*** Opening Provided data ***

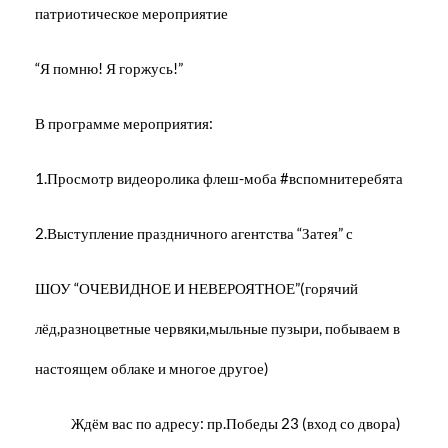
патриотическое мероприятие
“Я помню! Я горжусь!”
В программе мероприятия:
1.Просмотр видеоролика флеш-моба #вспомнитеребята
2.Выступление праздничного агентства “Затея” с
ШОУ “ОЧЕВИДНОЕ И НЕВЕРОЯТНОЕ”(горячий
лёд,разноцветные червяки,мыльные пузыри, побываем в
настоящем облаке и многое другое)
Ждём вас по адресу: пр.Победы 23 (вход со двора)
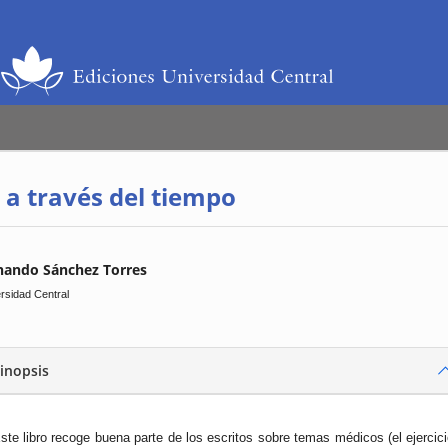
a través del tiempo
nando Sánchez Torres
rsidad Central
inopsis
ste libro recoge buena parte de los escritos sobre temas médicos (el ejercic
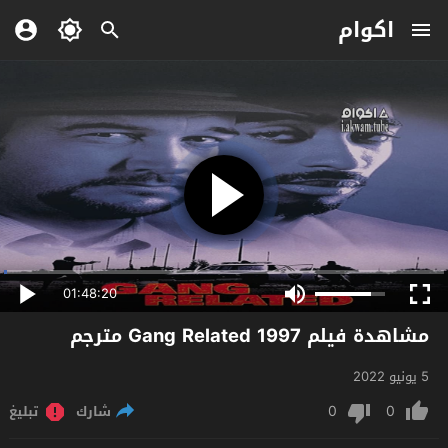
اكوام
01:48:20
مشاهدة فيلم Gang Related 1997 مترجم
5 يونيو 2022
0
0
شارك
تبليغ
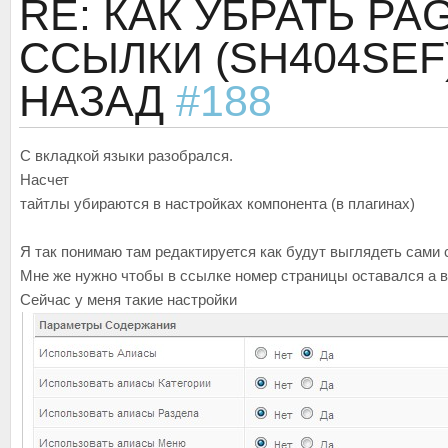
RE: КАК УБРАТЬ PA
ССЫЛКИ (SH404SEF
НАЗАД
#188
С вкладкой языки разобрался.
Насчет
тайтлы убираются в настройках компонента (в плагинах)
Я так понимаю там редактируется как будут выглядеть сами 
Мне же нужно чтобы в ссылке номер страницы оставался а в 
Сейчас у меня такие настройки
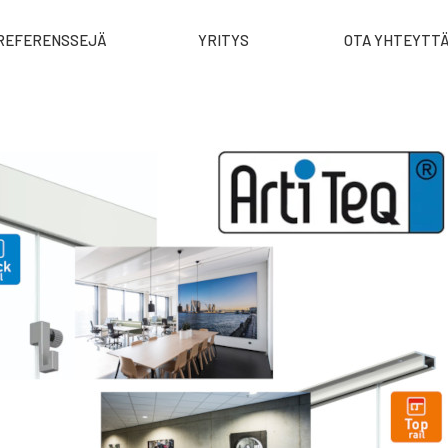
REFERENSSEJÄ
YRITYS
OTA YHTEYTT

*** Closing Provided data ***

Exercise objective: Leave out the pictures, and write out exactly the lines from the one containing "nando Sánchez Torres" through the last line of the listing, both included.

Answer for this exercise:
nando Sánchez Torres
rsidad Central
inopsis
ste libro recoge buena parte de los escritos sobre temas médicos (el ejercic
اكوام
01:48:20
مشاهدة فيلم Gang Related 1997 مترجم
5 يونيو 2022
0
0
شارك
تبليغ
RE: КАК УБРАТЬ PA
ССЫЛКИ (SH404SEF
НАЗАД
#188
С вкладкой языки разобрался.
Насчет
тайтлы убираются в настройках компонента (в плагинах)
Я так понимаю там редактируется как будут выглядеть сами 
Мне же нужно чтобы в ссылке номер страницы оставался а в 
Сейчас у меня такие настройки
REFERENSSEJÄ
YRITYS
OTA YHTEYTT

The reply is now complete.